- **REQUIREMENT**
A verbatim copy of the lines from the one with "Outline anything matching" through the final line below is required; print it and nothing else.

Records contained in a dataset
• • • • •
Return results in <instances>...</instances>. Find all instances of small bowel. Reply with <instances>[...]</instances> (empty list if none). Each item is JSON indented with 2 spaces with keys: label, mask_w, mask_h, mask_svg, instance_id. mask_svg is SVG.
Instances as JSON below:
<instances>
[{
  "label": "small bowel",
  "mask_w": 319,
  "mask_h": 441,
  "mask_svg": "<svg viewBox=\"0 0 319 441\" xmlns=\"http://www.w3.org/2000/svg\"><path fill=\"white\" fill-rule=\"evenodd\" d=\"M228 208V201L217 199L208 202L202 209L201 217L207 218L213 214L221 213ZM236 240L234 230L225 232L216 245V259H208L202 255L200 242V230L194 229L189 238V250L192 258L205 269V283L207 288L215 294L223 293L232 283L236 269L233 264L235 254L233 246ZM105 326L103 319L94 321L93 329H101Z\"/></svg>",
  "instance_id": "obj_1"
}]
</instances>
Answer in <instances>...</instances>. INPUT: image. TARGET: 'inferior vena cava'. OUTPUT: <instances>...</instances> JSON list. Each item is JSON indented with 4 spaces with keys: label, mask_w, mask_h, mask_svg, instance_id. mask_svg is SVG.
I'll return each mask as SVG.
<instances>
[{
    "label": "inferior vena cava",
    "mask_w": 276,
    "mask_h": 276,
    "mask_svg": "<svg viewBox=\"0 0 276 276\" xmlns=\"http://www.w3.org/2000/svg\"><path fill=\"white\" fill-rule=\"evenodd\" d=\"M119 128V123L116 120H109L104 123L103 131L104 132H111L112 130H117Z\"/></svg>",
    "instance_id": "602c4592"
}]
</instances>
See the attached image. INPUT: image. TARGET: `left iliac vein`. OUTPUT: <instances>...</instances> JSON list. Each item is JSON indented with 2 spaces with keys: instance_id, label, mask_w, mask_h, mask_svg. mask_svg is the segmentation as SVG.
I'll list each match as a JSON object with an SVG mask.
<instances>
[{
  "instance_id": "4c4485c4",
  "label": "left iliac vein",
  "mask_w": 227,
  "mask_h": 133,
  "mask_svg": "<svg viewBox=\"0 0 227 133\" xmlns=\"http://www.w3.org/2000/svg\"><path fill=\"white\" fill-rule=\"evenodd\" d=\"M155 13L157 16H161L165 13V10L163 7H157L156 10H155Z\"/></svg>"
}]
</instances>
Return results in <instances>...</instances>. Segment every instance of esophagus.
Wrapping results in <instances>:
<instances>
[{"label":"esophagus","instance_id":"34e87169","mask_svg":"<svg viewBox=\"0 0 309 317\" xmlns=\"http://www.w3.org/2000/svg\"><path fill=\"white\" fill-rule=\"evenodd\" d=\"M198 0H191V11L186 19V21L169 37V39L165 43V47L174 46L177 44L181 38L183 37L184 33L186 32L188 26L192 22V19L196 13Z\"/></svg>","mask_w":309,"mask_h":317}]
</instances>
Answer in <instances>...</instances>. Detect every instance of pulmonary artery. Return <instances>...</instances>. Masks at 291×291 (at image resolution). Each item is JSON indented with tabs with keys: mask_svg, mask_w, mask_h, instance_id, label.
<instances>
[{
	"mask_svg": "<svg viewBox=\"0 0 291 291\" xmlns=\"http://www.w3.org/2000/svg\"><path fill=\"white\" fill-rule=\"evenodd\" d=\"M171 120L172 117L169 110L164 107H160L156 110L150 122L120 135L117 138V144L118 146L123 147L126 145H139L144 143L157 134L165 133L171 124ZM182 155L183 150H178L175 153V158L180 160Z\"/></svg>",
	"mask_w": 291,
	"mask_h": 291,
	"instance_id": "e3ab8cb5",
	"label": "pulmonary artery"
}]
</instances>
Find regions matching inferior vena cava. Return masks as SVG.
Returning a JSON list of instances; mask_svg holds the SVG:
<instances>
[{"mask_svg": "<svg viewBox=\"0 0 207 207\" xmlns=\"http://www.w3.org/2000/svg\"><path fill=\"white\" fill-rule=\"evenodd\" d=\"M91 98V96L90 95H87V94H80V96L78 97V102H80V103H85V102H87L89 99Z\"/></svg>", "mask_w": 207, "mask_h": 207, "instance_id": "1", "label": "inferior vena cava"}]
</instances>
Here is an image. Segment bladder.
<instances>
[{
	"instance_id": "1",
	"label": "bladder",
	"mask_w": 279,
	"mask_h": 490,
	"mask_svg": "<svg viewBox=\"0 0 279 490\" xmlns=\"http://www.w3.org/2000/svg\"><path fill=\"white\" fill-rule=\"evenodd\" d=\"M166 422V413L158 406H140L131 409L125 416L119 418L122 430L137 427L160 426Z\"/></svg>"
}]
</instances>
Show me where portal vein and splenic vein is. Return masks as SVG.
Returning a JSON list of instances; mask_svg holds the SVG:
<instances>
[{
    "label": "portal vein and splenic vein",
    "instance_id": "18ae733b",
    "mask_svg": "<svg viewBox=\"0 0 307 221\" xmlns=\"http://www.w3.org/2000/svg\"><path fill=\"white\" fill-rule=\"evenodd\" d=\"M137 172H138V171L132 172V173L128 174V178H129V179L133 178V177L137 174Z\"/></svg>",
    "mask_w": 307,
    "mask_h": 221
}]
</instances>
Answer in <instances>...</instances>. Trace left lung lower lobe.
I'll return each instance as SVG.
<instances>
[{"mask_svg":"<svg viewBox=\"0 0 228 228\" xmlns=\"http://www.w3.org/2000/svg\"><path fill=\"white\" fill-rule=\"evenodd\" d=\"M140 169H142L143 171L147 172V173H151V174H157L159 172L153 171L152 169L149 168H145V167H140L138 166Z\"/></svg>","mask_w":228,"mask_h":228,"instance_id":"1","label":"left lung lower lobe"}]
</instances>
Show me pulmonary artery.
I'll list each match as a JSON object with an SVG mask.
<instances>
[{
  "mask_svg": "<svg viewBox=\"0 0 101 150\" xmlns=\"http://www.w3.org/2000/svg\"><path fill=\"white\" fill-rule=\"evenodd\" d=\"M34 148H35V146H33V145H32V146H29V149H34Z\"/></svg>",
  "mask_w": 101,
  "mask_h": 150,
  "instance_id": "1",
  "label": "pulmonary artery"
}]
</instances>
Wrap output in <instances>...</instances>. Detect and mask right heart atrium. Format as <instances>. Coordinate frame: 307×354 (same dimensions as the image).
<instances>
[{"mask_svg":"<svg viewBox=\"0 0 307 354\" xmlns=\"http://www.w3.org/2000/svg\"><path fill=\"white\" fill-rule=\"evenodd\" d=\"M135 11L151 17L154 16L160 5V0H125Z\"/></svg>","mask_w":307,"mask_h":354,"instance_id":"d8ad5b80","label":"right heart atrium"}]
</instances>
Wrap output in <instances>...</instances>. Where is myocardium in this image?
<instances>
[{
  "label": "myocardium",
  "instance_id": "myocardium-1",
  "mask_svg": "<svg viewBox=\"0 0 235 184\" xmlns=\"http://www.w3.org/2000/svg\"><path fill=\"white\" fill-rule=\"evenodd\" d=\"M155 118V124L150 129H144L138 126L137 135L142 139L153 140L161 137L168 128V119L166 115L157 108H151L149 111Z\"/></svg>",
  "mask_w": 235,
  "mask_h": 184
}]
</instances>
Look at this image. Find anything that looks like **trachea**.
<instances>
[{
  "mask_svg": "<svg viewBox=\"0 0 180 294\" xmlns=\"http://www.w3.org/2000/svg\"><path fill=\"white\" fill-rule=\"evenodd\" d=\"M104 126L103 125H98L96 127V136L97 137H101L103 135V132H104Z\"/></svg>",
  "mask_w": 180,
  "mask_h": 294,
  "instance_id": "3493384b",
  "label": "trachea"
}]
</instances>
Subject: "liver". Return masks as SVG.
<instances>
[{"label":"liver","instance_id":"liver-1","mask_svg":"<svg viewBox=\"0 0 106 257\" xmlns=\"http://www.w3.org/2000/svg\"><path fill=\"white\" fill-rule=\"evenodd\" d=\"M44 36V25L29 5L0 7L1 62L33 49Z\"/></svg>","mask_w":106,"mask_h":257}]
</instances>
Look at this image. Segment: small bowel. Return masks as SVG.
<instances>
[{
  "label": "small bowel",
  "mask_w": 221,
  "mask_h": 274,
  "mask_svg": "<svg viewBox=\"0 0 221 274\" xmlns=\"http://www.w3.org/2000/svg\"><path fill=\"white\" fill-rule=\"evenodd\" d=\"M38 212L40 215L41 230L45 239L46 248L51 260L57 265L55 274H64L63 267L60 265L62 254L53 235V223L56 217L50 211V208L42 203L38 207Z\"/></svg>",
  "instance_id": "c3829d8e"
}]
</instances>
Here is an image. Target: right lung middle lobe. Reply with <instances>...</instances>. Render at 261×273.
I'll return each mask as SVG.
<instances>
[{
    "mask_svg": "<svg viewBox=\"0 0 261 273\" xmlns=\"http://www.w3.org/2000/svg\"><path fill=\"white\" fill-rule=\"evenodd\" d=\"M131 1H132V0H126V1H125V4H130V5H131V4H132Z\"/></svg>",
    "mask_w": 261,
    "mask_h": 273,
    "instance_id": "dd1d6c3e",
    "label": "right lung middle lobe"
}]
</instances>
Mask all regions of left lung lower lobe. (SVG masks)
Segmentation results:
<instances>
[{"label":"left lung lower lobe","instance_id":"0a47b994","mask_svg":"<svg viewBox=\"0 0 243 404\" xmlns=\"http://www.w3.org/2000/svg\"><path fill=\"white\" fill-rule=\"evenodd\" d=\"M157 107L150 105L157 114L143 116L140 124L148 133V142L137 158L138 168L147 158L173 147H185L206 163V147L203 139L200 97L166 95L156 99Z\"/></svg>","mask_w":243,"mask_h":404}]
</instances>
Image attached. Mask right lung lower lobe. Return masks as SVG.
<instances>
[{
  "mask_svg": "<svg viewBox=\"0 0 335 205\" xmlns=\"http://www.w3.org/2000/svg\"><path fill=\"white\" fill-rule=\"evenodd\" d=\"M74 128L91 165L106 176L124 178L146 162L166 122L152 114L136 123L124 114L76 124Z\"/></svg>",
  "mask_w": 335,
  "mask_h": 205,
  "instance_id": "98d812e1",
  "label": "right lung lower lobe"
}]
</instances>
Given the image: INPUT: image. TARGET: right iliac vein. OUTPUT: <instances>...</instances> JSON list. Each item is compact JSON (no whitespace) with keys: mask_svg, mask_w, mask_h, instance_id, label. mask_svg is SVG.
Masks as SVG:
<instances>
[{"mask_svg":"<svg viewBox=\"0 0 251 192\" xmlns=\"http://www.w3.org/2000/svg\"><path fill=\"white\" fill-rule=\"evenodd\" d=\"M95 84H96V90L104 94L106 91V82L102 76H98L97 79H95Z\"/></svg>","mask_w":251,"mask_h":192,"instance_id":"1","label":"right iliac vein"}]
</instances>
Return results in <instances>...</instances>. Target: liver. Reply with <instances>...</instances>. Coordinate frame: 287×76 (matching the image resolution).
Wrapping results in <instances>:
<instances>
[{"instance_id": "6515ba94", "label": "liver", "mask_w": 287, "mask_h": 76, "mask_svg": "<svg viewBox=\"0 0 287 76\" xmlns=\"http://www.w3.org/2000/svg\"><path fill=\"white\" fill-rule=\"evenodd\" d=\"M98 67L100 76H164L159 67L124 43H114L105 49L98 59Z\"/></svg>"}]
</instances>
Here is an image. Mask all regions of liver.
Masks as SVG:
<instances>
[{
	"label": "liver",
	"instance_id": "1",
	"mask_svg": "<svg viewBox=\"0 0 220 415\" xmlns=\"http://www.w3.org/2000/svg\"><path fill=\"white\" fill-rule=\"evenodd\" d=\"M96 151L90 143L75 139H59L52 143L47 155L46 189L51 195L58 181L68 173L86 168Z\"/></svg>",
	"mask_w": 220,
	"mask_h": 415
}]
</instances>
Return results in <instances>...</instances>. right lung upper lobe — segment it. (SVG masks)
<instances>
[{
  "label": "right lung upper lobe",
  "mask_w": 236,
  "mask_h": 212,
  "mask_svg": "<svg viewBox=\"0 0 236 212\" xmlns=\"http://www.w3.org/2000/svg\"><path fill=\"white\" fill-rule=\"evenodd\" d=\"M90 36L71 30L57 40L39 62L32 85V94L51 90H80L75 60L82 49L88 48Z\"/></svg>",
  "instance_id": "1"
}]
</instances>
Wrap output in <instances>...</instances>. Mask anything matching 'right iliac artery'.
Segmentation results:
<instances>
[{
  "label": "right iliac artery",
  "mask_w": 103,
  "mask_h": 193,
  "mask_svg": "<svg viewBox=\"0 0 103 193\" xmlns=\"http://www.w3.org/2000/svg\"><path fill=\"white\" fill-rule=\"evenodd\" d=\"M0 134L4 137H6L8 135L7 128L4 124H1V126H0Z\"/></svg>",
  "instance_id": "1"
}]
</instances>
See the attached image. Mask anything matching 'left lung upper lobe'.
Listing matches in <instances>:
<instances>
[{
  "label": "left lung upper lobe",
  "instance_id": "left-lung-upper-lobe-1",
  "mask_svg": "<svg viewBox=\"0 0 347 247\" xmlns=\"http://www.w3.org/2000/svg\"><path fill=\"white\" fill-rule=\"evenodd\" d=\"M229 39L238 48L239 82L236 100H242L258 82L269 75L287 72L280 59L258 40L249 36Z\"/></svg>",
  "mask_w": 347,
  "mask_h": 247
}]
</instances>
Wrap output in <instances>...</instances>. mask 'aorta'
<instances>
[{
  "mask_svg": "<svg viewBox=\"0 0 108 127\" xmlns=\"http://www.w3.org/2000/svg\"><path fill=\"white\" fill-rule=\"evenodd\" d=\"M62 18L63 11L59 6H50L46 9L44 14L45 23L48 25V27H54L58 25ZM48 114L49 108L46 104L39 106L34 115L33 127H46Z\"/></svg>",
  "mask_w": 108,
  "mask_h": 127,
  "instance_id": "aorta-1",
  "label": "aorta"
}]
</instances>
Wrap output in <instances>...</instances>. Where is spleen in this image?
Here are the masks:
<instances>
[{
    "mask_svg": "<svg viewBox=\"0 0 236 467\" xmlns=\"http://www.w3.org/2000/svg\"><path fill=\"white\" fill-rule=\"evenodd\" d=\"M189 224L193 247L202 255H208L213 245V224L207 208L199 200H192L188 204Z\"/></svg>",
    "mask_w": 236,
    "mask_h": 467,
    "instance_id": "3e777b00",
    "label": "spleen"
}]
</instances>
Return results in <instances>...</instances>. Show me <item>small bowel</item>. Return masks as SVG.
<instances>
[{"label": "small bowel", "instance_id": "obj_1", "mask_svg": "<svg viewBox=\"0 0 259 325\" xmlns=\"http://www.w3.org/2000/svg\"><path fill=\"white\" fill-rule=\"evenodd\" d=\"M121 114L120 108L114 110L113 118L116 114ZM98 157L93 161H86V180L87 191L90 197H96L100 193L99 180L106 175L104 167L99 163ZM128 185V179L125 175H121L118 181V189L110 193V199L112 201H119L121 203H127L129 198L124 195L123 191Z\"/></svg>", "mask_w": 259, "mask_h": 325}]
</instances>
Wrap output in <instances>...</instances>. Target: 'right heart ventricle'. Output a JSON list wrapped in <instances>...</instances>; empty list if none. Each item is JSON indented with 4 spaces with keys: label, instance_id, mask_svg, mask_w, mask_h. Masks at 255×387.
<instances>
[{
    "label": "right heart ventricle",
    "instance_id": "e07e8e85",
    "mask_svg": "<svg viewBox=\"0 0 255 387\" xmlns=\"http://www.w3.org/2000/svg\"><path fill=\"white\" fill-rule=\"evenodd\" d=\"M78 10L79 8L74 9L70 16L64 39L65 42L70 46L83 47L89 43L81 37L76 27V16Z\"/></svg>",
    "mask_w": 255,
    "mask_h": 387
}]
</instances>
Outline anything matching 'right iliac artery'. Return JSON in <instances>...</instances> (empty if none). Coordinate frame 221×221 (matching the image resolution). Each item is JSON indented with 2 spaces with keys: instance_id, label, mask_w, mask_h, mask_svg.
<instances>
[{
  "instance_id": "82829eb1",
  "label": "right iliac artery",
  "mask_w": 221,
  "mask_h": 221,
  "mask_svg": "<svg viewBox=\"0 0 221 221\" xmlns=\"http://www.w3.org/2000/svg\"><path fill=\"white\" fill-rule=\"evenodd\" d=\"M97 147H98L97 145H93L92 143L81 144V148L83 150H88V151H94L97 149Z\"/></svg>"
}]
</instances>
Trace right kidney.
• • • • •
- **PROBLEM SOLUTION**
Outline anything matching 'right iliac artery'. Return JSON in <instances>...</instances> (empty if none). Coordinate frame 221×221 (matching the image resolution). Each item is JSON indented with 2 spaces with keys: instance_id, label, mask_w, mask_h, mask_svg.
<instances>
[{
  "instance_id": "82829eb1",
  "label": "right iliac artery",
  "mask_w": 221,
  "mask_h": 221,
  "mask_svg": "<svg viewBox=\"0 0 221 221\" xmlns=\"http://www.w3.org/2000/svg\"><path fill=\"white\" fill-rule=\"evenodd\" d=\"M97 147H98L97 145H93L92 143L81 144V148L83 150H88V151H94L97 149Z\"/></svg>"
}]
</instances>
Trace right kidney.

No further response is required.